I have a dataframe like below:
from scipy import optimize
import pandas as pd
import numpy as np
df = pd.DataFrame({ 'customer':['A','A','B', 'B', 'C', 'C', 'D', 'D'],
'num_of_visits': [1,2,1,2,1,2,1,2],
'gain': [2,5, 3,4, 6,8, 5,10] })
customer num_of_visits gain
A 1 2
A 2 5
B 1 3
B 2 4
C 1 6
C 2 8
D 1 5
D 2 10
This is just a example. In reality, we have many many customers. For each customer, sales rep can make one visit or two visits. Sales gain from 1 or 2 visit can be found on column gain.
For example, visit customer A once, the sales gain is 2, visit customer A twice, the sales gain is 5, etc.
The goal is to find the optimal set of customers for the sales rep to visit and their corresponding number of visits, to maximize the total gain.
The constraint:
- total number of visit is 4.
- one instance from each customer (either 1 or 2 visit)
This is a much simplified example, we can see the answer is: visit B once, visit C once, and visit D twice.

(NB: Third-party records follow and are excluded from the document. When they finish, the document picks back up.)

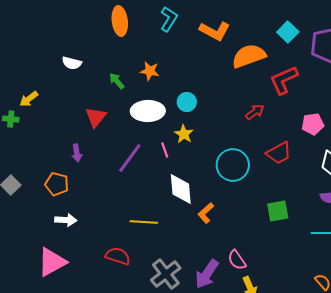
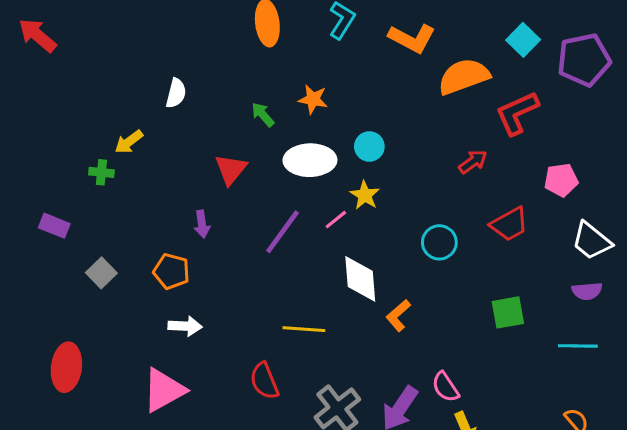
white semicircle: (72, 63) -> (176, 93), moved, turned -90
pink line: (165, 150) -> (336, 220), turned 70
cyan circle: (233, 165) -> (439, 242), size x0.7
red semicircle: (118, 256) -> (264, 381), turned -130

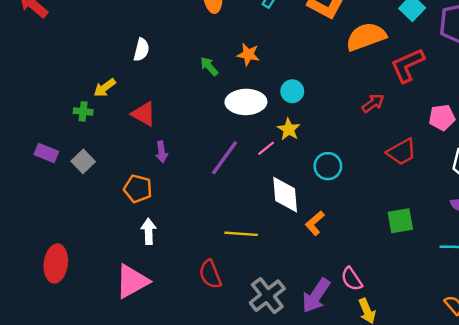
red triangle: (231, 169) -> (144, 114), moved, turned -40
cyan circle: (439, 242) -> (328, 166), moved
gray square: (101, 273) -> (83, 161), moved
white arrow: (185, 326) -> (149, 231), turned -95

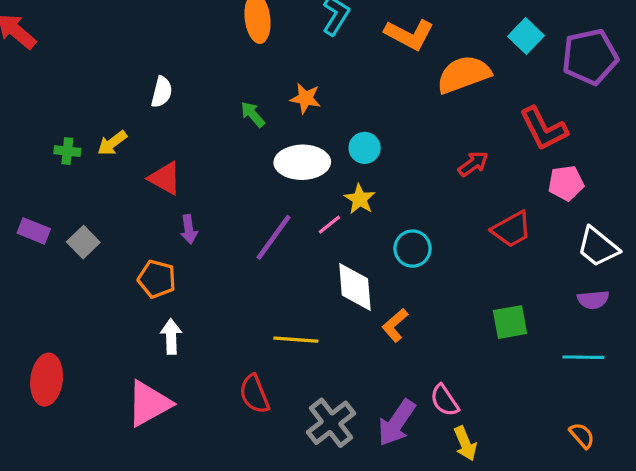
red L-shape: (407, 65) -> (544, 129), moved, turned -93
green cross: (83, 111) -> (67, 151), moved

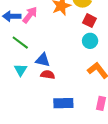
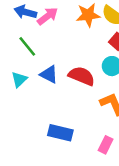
red semicircle: (48, 75) -> (82, 76), moved, size x1.5

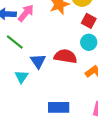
blue triangle: (49, 74) -> (38, 61), turned 42
cyan triangle: (19, 79) -> (21, 77), moved

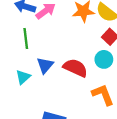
green line: (15, 42) -> (26, 38), turned 30

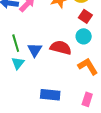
green line: (26, 38) -> (16, 43), moved

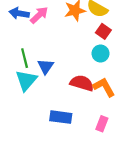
red semicircle: (61, 48) -> (82, 83), moved
cyan triangle: (18, 63) -> (26, 80), size x1.5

To find a generalized solution, we feel like this is an optimization problem. We should be able to use python scipy.optimize to find the solution.
I'm new to optimization. We need to maximize the sum of the column gain. Unlike optimizing a function with variable, how should I write the objective function? How should I implement the constraint to ensure one instance per customer?
I have been thinking about it for hours and still do not have a clue.
Appreciate it anyone can help with how to deal with this optimization problem.